O general H. G. Parks, oficial comandante da milícia de Missouri no condado de Daviess, que testemunhou esses acontecimentos, informou ao general David Atchison da piora da situação. O general Atchison, comandante da milícia no norte de Missouri, fez um apelo ao governador Boggs, alertando-o de que os missourianos pretendiam expulsar os mórmons dos condados de Daviess e Caldwell, e pediu urgentemente ao governador que visitasse o local dos problemas. Esse foi o terceiro apelo em vão de Atchison ao governador, que como os outros que viriam, foi ignorado. O governador Boggs não parecia disposto a ouvir a versão dos santos da história, mesmo de fontes fidedignas como o general Atchison, mas preferia acreditar nos relatório inflamados dos anti-mórmons.

Como as hostilidades no condado de Daviess aumentassem, o general Parks autorizou Lyman Wight, coronel da milícia, a organizar uma tropa de mórmons e usá-los para dispersar todos os populachos encontrados no condado de Davies. O general Parks falou às tropas reunidas: “Costumo visitar freqüentemente este local, e observei que vocês são um povo trabalhador e esforçado, disposto a cumprir as leis do país; e sinto profundamente que não possam viver em paz e desfrutar o privilégio da liberdade”.22

Uma guerrilha surgiu entre as forças mórmons e anti-mórmons por dois dias, quando ambos os lados pilharam e incendiaram.
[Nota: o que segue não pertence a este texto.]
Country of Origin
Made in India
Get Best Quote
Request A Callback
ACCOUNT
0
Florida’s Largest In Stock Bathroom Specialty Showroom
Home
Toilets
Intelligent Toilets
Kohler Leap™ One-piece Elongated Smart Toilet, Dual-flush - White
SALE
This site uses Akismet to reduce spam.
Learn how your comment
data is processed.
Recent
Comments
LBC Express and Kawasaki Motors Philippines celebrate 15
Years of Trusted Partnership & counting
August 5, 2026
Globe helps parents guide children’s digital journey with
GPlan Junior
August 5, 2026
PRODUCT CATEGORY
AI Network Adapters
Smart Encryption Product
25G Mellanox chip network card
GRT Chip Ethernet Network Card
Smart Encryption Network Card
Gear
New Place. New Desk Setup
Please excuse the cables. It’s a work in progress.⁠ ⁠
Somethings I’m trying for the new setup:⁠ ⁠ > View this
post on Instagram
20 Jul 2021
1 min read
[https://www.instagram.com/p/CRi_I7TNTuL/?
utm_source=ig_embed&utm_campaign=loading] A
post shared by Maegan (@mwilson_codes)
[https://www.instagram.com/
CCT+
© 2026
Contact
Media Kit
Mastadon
Os membros da Igreja consideravam que tirar dos gentios fosse uma necessidade imposta a eles, pois seus próprios bens haviam sido roubados. Um jovem oficial da milícia mórmon, Benjamin F. Johnson, disse: “Estávamos cercados de todos os lados por nossos inimigos e sem comida. Todo o cereal, gado, porcos e suprimentos de todo o tipo haviam sido deixados no campo ou tão distante de casa que não podiam ser obtidos a não ser com uma forte guarda. Portanto nossa única possibilidade era sair em grupos à procura de comida e trazer o que conseguíssemos encontrar, independente de quem fosse o proprietário”.23Esse fato foi exagerado pelos que não eram mórmons nos tribunais que se seguiram à guerra mórmon. Por sua parte, os anti-mórmons geralmente incendiavam suas próprias colheitas e propriedade e depois colocavam a culpa nos santos. Espalharam-se boatos por todo o restante do Estado de Missouri de que os mórmons estavam roubando e destruindo todas as propriedades de seus vizinhos.
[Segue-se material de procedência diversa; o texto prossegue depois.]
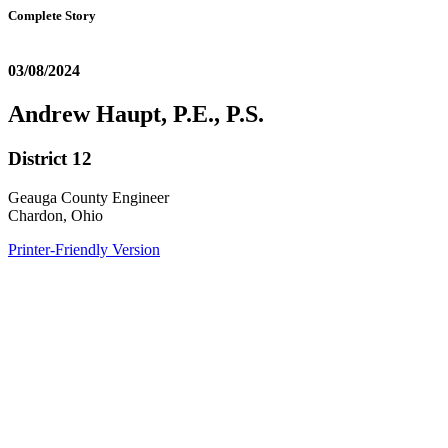
Complete Story
03/08/2024
Andrew Haupt, P.E., P.S.
District 12
Geauga County Engineer
Chardon, Ohio
Printer-Friendly Version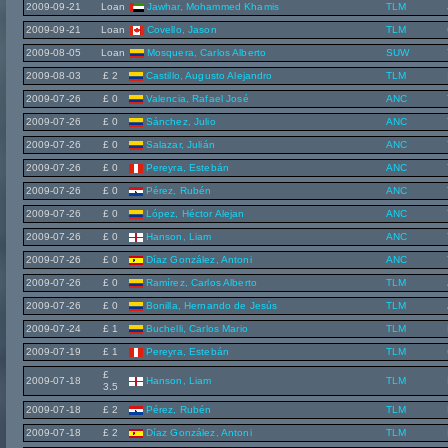
2009-09-21
Loan
Jawhar, Mohammed Khamis
TLM
2009-09-21
Loan
Covello, Jason
TLM
2009-08-05
Loan
Mosquera, Carlos Alberto
SUW
2009-08-03
£ 2
Castillo, Augusto Alejandro
TLM
2009-07-26
£ 0
Valencia, Rafael José
ANC
2009-07-26
£ 0
Sánchez, Julio
ANC
2009-07-26
£ 0
Salazar, Julián
ANC
2009-07-26
£ 0
Pereyra, Estebán
ANC
2009-07-26
£ 0
Pérez, Rubén
ANC
2009-07-26
£ 0
López, Héctor Alejan
ANC
2009-07-26
£ 0
Hanson, Liam
ANC
2009-07-26
£ 0
Díaz González, Antoni
ANC
2009-07-26
£ 0
Ramírez, Carlos Alberto
TLM
2009-07-26
£ 0
Bonilla, Hernando de Jesús
TLM
2009-07-24
£ 1
Buchelli, Carlos Mario
TLM
2009-07-19
£ 1
Pereyra, Estebán
TLM
£
2009-07-18
Hanson, Liam
TLM
3.5
2009-07-18
£ 2
Pérez, Rubén
TLM
2009-07-18
£ 2
Díaz González, Antoni
TLM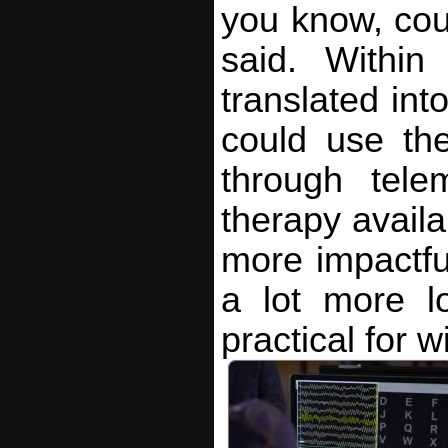
you know, coul
said. Within
translated into
could use th
through tele
therapy availa
more impactful
a lot more l
practical for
Em Far West, os santos foram avisados de que dois conhecidos antimórmons, Cornelius Gilliam e Samuel Bogart, oficiais da milícia, estavam planejando assaltar as comunidades do condado de Caldwell. Foram realizadas reuniões nas quais os santos fizeram convênio de defenderemse uns aos outros e não desertarem à causa. Os moradores das comunidades isoladas foram instruídos a reunirem-se em Far West, e a cidade apressou-se nos preparativos de defesa.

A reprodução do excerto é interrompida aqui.